[There are spoilers so don’t read ahead if you haven’t finished!]
When he reminisces about Katherine XIX early in the novel, Colin says “She said I love you as if it were a secret, and an immense one.” This very thing he loves about Katherine XIX becomes the thing which connects him to Lindsey Lee Wells in the first place—she bites her thumb in front of him, a “private habit.” They become the people they most want to be around, the people you can think out loud in front of, the people that show you their secret hiding places.
Lindsey’s biggest insecurity is that she is never truthful. She says the only statement that’s true that begins with “I am” is “I am full of shit.” She has been faking everything for a long time, which is why when it’s finally over with TOC, she’s mostly relieved because she doesn’t have to pretend anymore. This is the relief she transfers into her relationship with Colin, someone with whom she had always felt like she could be private in front of. The sharing of private things throughout the novel (whether it was biting her thumb in front of him, or sharing the theorem with her, or sharing her hiding place, or thinking out loud in front of her—something introverted people like Colin simply don’t do—, or telling him how full of shit she is) is, again, what binds them together.
Now the reason Lindsey Lee Wells is better than all the other Katherines is how she makes him forget about all of them, especially Katherine XIX. What Colin discovers about his breakup with Katherine XIX is that “Dumping isn’t something that gets done to you; it’s something that happens with you.” It’s more like an inevitable coming of separation. The reason it didn’t work was because he was too needy and she was too inconsistent. She was a good person and kind, he says, but she lit up his heart a little too much. With his insecurity and her inconsistency, they were an obvious bad match but he didn’t notice because he had wrapped himself up in her. Lindsey helps him unravel.
In his final story, he also says, “You don’t remember what happened. What you remember becomes what happened.” It’s not about what happens it’s about what we remember happening that makes it matter. Later, in the epilogue he says that in a moment nothing may happen but it can still be thick with mattering. The affect is what matters. So, even being around Lindsey makes him forget things—that’s something worth noting.

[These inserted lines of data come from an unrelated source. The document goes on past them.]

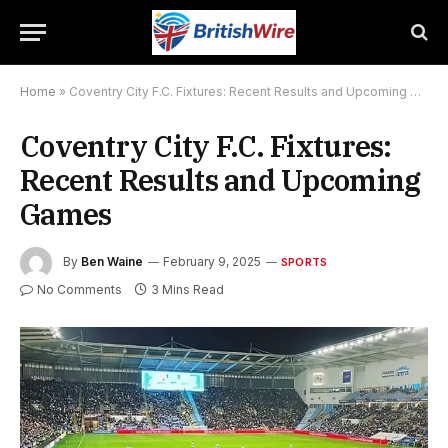
Home
»
Coventry City F.C. Fixtures: Recent Results and Upcoming Games
Coventry City F.C. Fixtures:
Recent Results and Upcoming
Games
By
Ben Waine
February 9, 2025
SPORTS
No Comments
3 Mins Read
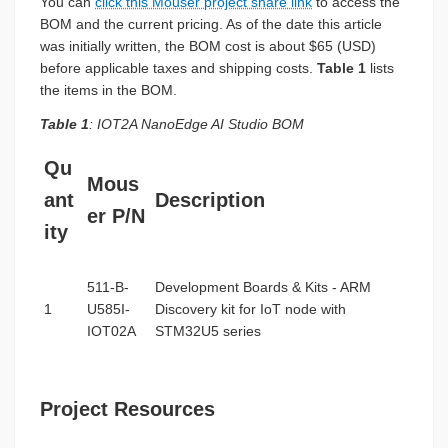
You can
click this Mouser project share link
to access the
BOM and the current pricing. As of the date this article
was initially written, the BOM cost is about $65 (USD)
before applicable taxes and shipping costs.
Table 1
lists
the items in the BOM.
Table 1
: IOT2A NanoEdge AI Studio BOM
Qu
Mous
ant
Description
er P/N
ity
511-B-
Development Boards & Kits - ARM
1
U585I-
Discovery kit for IoT node with
IOT02A
STM32U5 series
Project Resources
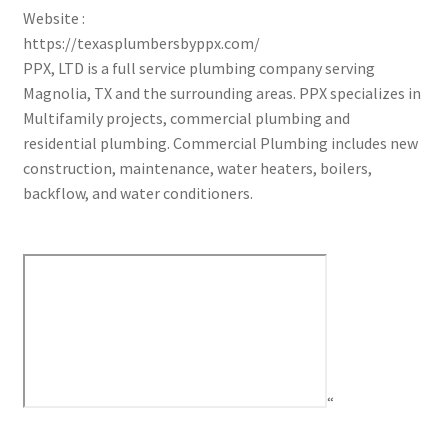
Website :
https://texasplumbersbyppx.com/
PPX, LTD is a full service plumbing company serving
Magnolia, TX and the surrounding areas. PPX specializes in
Multifamily projects, commercial plumbing and
residential plumbing. Commercial Plumbing includes new
construction, maintenance, water heaters, boilers,
backflow, and water conditioners.
“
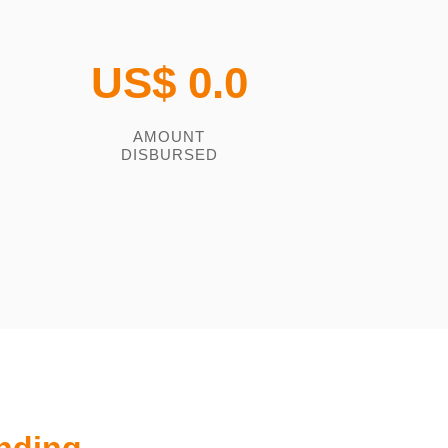
US$
0.0
AMOUNT
DISBURSED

And further, forgetting is just the beginning because it allowed him to step back and look at his relationship with Katherine XIX, which just wasn’t right.
Most importantly, though, is that Lindsey Lee Wells is the one who teaches him storytelling. He even says that this is so much a part of how and why he loves her. She teaches him that mattering (his biggest insecurity) comes from telling stories. Again, it’s about affect. How we are changed by what happens to us is what really matters. And how we are changed is how we remember. Those are the stories of infinite meaning, the ones that make us matter. And further, she shows him we cannot be in the stories we have finished. The future is wide and expanding before us and in that, there is always the possibility of mattering—the ability to reinvent oneself, to transform oneself into something different, something even better.